One important thing is to make sure your charging system is putting out at least 12v at idle with all your accessories on. The pertonix needs 12v or the car will run rough at idle and possibly stall. I bumped up my idle a little bit. At this time my Charger is the car I drive on weekends and to weekly car shows. So I wasn't looking to start changing/updating a bunch of stuff. I'll do that when after I get my 65 Sport Fury done. So a bump in the idle was needed until I start the process of doing things to the Charger.

Hope this helps you out.
 
I've got the Pertronix on two of my cars currently and have no complaints. Go with the 40K coil too and bypass the ballast resistor.
 
Lots of folks have had no problems and at the time I wanted to keep my 67 as close to original as possible. So I ordered the Pertronix system. It screwed up my tach and I never got it running correctly. I called them and they wanted me to "go to Radio Shack" and get ... so, I sent it back. Another item you have to be careful of is leaving the key in the acc position. The older generations will burn up you ignition system. Can't speak for the newer one but that was on their website.
Anyway, I am VERY happy with the Mopar Performance system. Didn't take much to put the ECU out of the way and works with the original ballast. Runs great!
 
Does the pertronix ignition system eliminate the orange ignition box in the firewall?
 
The 2nd generations are not as susceptible to "key left in acc position" as the Gen1 Pertronix modules. If using stock coil hook the red wire up to 12V side of the ballast resistor, black to negative side of the coil. If using the Petronix Hot Spark coils bypass the resistor.
 
I've used Pertronix on two cars.

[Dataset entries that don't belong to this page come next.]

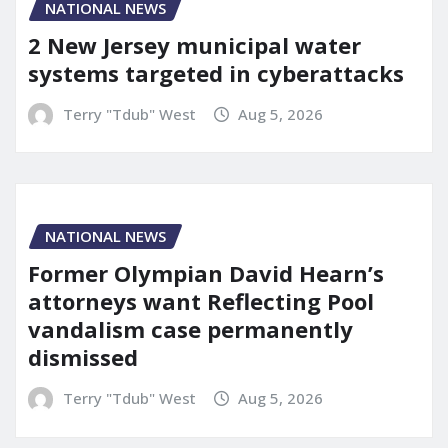
NATIONAL NEWS
2 New Jersey municipal water
systems targeted in cyberattacks
Terry "Tdub" West
Aug 5, 2026
NATIONAL NEWS
Former Olympian David Hearn’s
attorneys want Reflecting Pool
vandalism case permanently
dismissed
Terry "Tdub" West
Aug 5, 2026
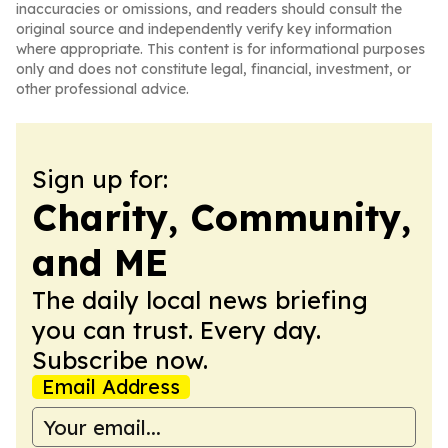
inaccuracies or omissions, and readers should consult the
original source and independently verify key information
where appropriate. This content is for informational purposes
only and does not constitute legal, financial, investment, or
other professional advice.
Sign up for:
Charity, Community,
and ME
The daily local news briefing
you can trust. Every day.
Subscribe now.
Email Address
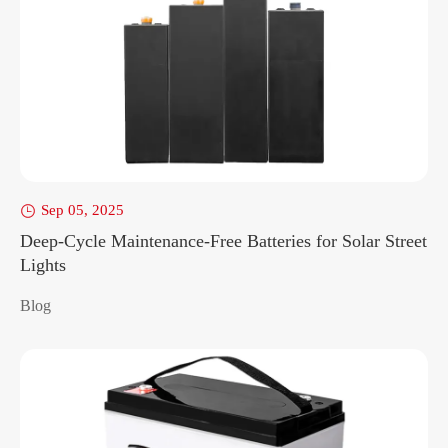
Sep 05, 2025

Deep-Cycle Maintenance-Free Batteries for Solar Street
Lights
Blog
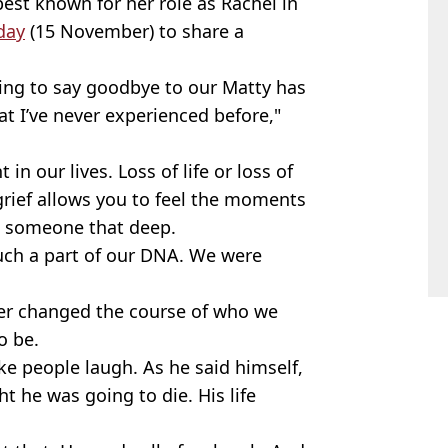
best known for her role as Rachel in
day
(15 November) to share a
ving to say goodbye to our Matty has
t I’ve never experienced before,"
in our lives. Loss of life or loss of
s grief allows you to feel the moments
ed someone that deep.
uch a part of our DNA. We were
ver changed the course of who we
o be.
e people laugh. As he said himself,
ht he was going to die. His life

The first one used the earlier type or type 1 if you wish. With this type you cannot leave the ignition on without the engine running or you will burn out the module, you have about 30 seconds until that happens. However, you can leave the key in the Accessory position with no problems. The type 2 Pertronix does not suffer from this problem, they fixed it. You must have 12 volts to it at all times. Simple to do, just run your wire from the 12 volt side of the ballast resistor or jump as previously mentioned. I have found them reliable. Also, I added an after market tachometer to one of my cars and had no problem with. I suspect the earlier complaint on this thread was a from using an OEM tach with a system that uses 12 plus volts at the coil. I do recommend using their coil with the conversion unit a Mopar OEM coil won't last long.
 
The other item that came in conversation is parts. Lets face it, everything breaks eventually. If you put this or any aftermarket kit on your car that replacement parts need to be ordered, your down on the side of the road.
The plus with the Mopar system is you can walk into NAPA or Autozone and get a ballast or ECU off the shelf.
In my book that was priceless. Just my 2 cents.
 
The other item that came in conversation is parts. Lets face it, everything breaks eventually. If you put this or any aftermarket kit on your car that replacement parts need to be ordered, your down on the side of the road.
The plus with the Mopar system is you can walk into NAPA or Autozone and get a ballast or ECU off the shelf.
In my book that was priceless. Just my 2 cents.
Just keep your stock points and condenser with you and change them back. Easy to do. Then you don't have to wonder whether your dist. or ECU is the problem........................MO
 
Just keep your stock points and condenser with you and change them back. Easy to do. Then you don't have to wonder whether your dist. or ECU is the problem........................MO

In theory that is what you are supposed to be able to. In actuality at least with mine. The eyelet on the condenser wire and the eyelets on the pertronix were too big to fit through the hole in the side of the distributor. So I unless you are going to carry extra eyelets and a wire stripper/crimper. The old points won't help you when you break down.
 
In theory that is what you are supposed to be able to. In actuality at least with mine. The eyelet on the condenser wire and the eyelets on the pertronix were too big to fit through the hole in the side of the distributor. So I unless you are going to carry extra eyelets and a wire stripper/crimper. The old points won't help you when you break down.
I am trying to understand . Isn't the condenser with wire , all contained inside the distributor on your car? Maybe you are talking of the wire from the dist. to the coil. On my stock points type dist. the grommet can easily be pushed out of the dist. body-allowing the coil eyelet to pass through..............................MO
 
Sorry I meant the wire from the distributor to the coil. The 2 wires for the pertonix didnt fit through that hole on my distributor. The design of the pertronix lends itself to being a very reliable piece. Odds are yours if you install one may never fail.
 
Sorry I meant the wire from the distributor to the coil. The 2 wires for the pertonix didnt fit through that hole on my distributor. The design of the pertronix lends itself to being a very reliable piece. Odds are yours if you install one may never fail.
I will certainly agree with that! I have pertronix on my 56 Chrysler Hemi and not a single problem in 8 years. Another dist with points has been in the trunk all that time---just in case 8-) ...................................MO
 
The other item that came in conversation is parts. Lets face it, everything breaks eventually. If you put this or any aftermarket kit on your car that replacement parts need to be ordered, your down on the side of the road.
The plus with the Mopar system is you can walk into NAPA or Autozone and get a ballast or ECU off the shelf.
In my book that was priceless. Just my 2 cents.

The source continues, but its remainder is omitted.